À la Loterie Nationale, on défend le modèle existant : "Le hasard fait bien les choses. Nous créons quelques très grands gagnants, et les bénéfices sont reversés à la société. C'est un outil collectif : environ 350 millions d'euros sont réinjectés chaque année dans le sport, la culture, l'associatif", répond son porte-parole, Jérémy Demeyer.
Avant de poursuivre : "Le Lotto, c'est un nouveau millionnaire toutes les deux semaines et un jackpot qui dépasse rarement les 10 millions. Le Belge joue d'ailleurs dans la philosophie de l'économiste : bon nombre de collègues ou amis se cotisent pour tenter ensemble de gagner le jackpot, comme c'était le cas à Hoogstraten cet été. Au final, Lotto et Euromillions font quasi-jeu égal en parts de marché."
Par ailleurs, la Loterie nationale a aussi lancé les "Lucky codes" en 2021 pour offrir aux joueurs une chance supplémentaire de gain. À chaque tirage, elle attribue des centaines ou des milliers de petits et moyens gains, ainsi qu'un budget spécial pour la "maison de vos rêves" de 750.000 € le dernier samedi de chaque mois.
Jonas Van der Slycken rappelle qu'un million d'euros, c'est déjà la cour des grands dans notre pays. "En Belgique, quiconque dépasse ce seuil rejoint le top 7 % des plus fortunés du pays. Un montant qui, à lui seul, fait déjà rêver bon nombre de Belges."
Pour rappel : si vous jouez au Lotto, vous avez une chance sur 9 millions de remporter le jackpot. Pour l'Euromillions, c'est une chance sur 140 millions.

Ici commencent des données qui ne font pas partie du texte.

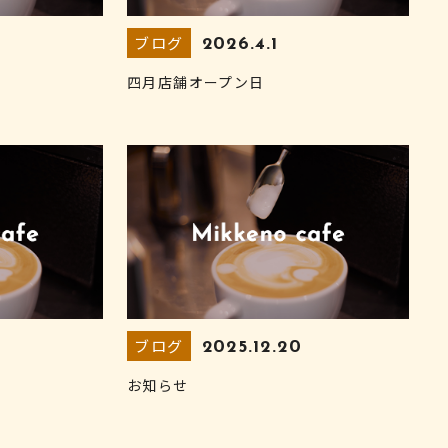
ブログ
2026.4.1
四月店舗オープン日
ブログ
2025.12.20
お知らせ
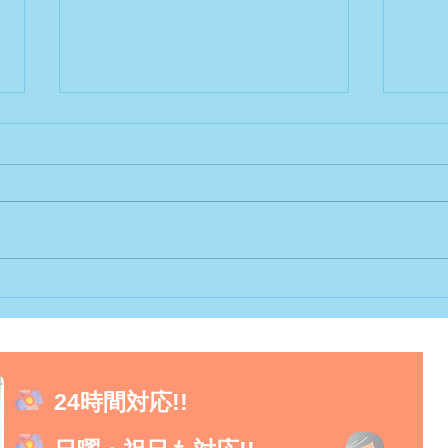
患者等搬送事業者の認定をい
カテ
ただきました。
ログ
24時間対応!!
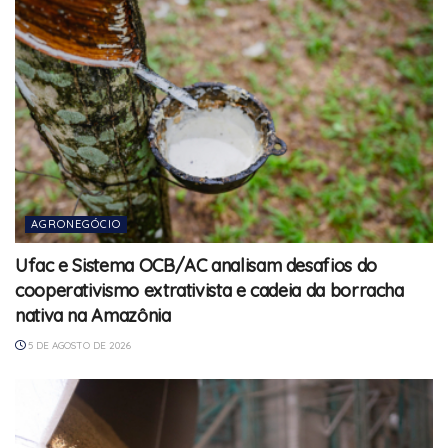
AGRONEGÓCIO
Ufac e Sistema OCB/AC analisam desafios do
cooperativismo extrativista e cadeia da borracha
nativa na Amazônia
5 DE AGOSTO DE 2026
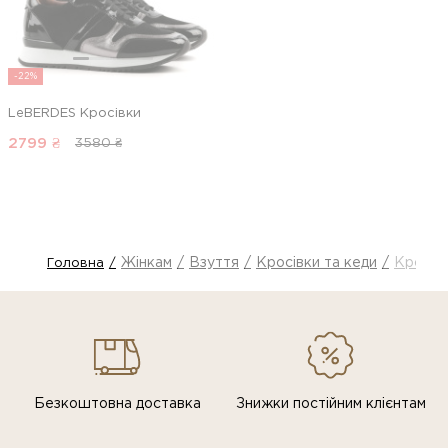
-22%
LeBERDES Кросівки
2799
₴
3580 ₴
Жінкам
Взуття
Кросівки та кеди
Кросів
Головна
Безкоштовна доставка
Знижки постiйним клiєнтам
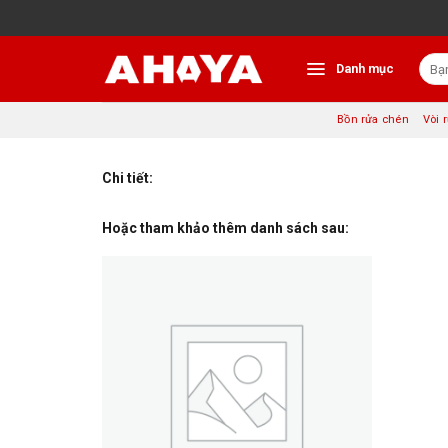
Bỏ
qua
nội
Tìm
dung
Danh mục
kiếm:
Bồn rửa chén
Vòi 
Chi tiết:
Hoặc tham khảo thêm danh sách sau:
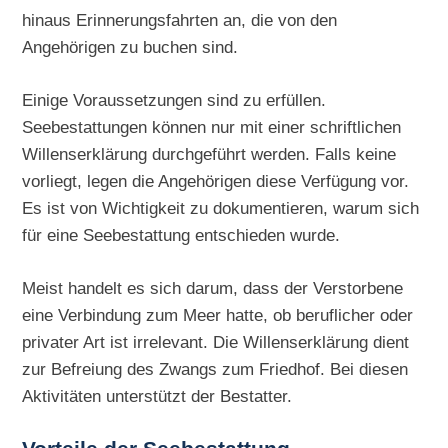
hinaus Erinnerungsfahrten an, die von den
Angehörigen zu buchen sind.
Einige Voraussetzungen sind zu erfüllen.
Seebestattungen können nur mit einer schriftlichen
Willenserklärung durchgeführt werden. Falls keine
vorliegt, legen die Angehörigen diese Verfügung vor.
Es ist von Wichtigkeit zu dokumentieren, warum sich
für eine Seebestattung entschieden wurde.
Meist handelt es sich darum, dass der Verstorbene
eine Verbindung zum Meer hatte, ob beruflicher oder
privater Art ist irrelevant. Die Willenserklärung dient
zur Befreiung des Zwangs zum Friedhof. Bei diesen
Aktivitäten unterstützt der Bestatter.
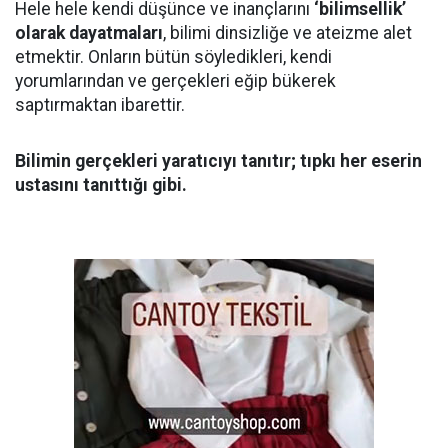
Hele hele kendi düşünce ve inançlarını
‘bilimsellik’
olarak dayatmaları
, bilimi dinsizliğe ve ateizme alet
etmektir. Onların bütün söyledikleri, kendi
yorumlarından ve gerçekleri eğip bükerek
saptırmaktan ibarettir.
Bilimin gerçekleri yaratıcıyı tanıtır; tıpkı her eserin
ustasını tanıttığı gibi.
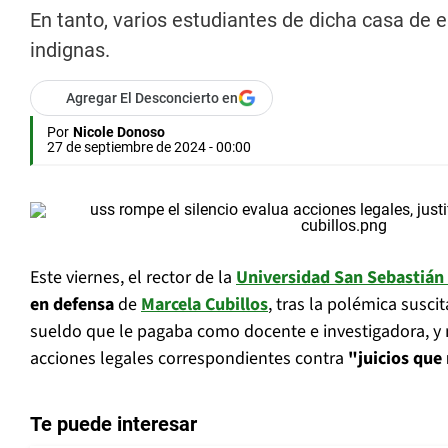
En tanto, varios estudiantes de dicha casa de 
indignas.
Agregar El Desconcierto en
Por
Nicole Donoso
27 de septiembre de 2024 - 00:00
Este viernes, el rector de la
Universidad San Sebastián
en defensa
de
Marcela Cubillos
, tras la polémica susci
sueldo que le pagaba como docente e investigadora, y 
acciones legales correspondientes contra
"juicios que
Te puede interesar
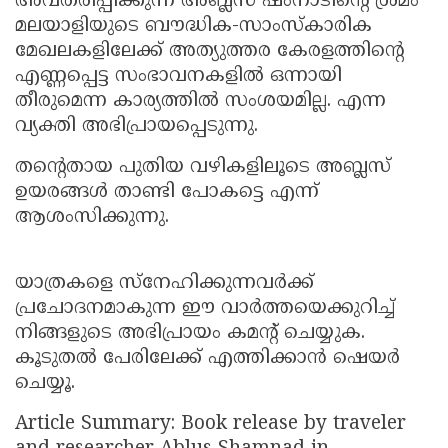
അവതരിപ്പിക്കുന്ന അബ്ലസ് ഷംനാടിന്റെ ശ്രമം
മലയാളിയുടെ ബൗദ്ധിക-സാംസ്കാരിക
മേഖലകളിലേക്ക് അത്യുത്തര കേരളത്തിന്റെ
എണ്ണപ്പെട്ട സംഭാവനകളിൽ ഒന്നായി
തീരുമെന്ന കാര്യത്തിൽ സംശയമില്ല. എന്ന
വ്യക്തി അഭിപ്രായപ്പെടുന്നു.
തന്റെതായ പുതിയ വഴികളിലൂടെ അബ്ലസ്
ഉയരങ്ങൾ താണ്ടി പോകട്ടെ എന്ന്
ആശംസിക്കുന്നു.
യാത്രകളെ സ്നേഹിക്കുന്നവർക്ക്
പ്രചോദനമാകുന്ന ഈ വാർത്തയെക്കുറിച്ച്
നിങ്ങളുടെ അഭിപ്രായം കമന്റ് ചെയ്യുക.
കൂടുതൽ പേരിലേക്ക് എത്തിക്കാൻ ഷെയർ
ചെയ്യൂ.
Article Summary: Book release by traveler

Le titre du livre du professeur à l'UGent est un clin d'œil à l'ancien slogan de l'Euromillions, "Scandaleusement riche", incarné par Paul : un ultra-riche absurde dont la mère préparait encore les tartines, coincé dans les embouteillages avec son jet privé. "C'était une campagne tournée sur l'auto-dérision des ultra-riches. Un slogan fort, qui disait la vérité", assume Jérémy Demeyer.
Depuis 2024, le marketing a pourtant changé de slogan : "Place aux petits bonheurs, comme "ton café du matin avec 130 millions en poche". Le récit a changé, mais pas les montants", pointe Jonas Van der Slycken.
L'économiste compare aussi le système belge de taxation des jeux de hasard avec les pays voisins : "Aux Pays-Bas, les gains sont taxés à 37 % dès 449 euros. En Belgique, aucune taxe n'est appliquée. Si plafonner l'Euromillions au sein du consortium est trop compliqué pour l'instant, une taxe serait un premier pas pragmatique pour distribuer les prix à plus de gagnants."
Le porte-parole de la Loterie nationale conclut : "Même si le gain n'est pas taxé, le fruit du gain l'est ensuite. L'actionnaire de la Loterie nationale, c'est l'État à 100 %. S'il décide d'adapter le système, nous nous y conformerons."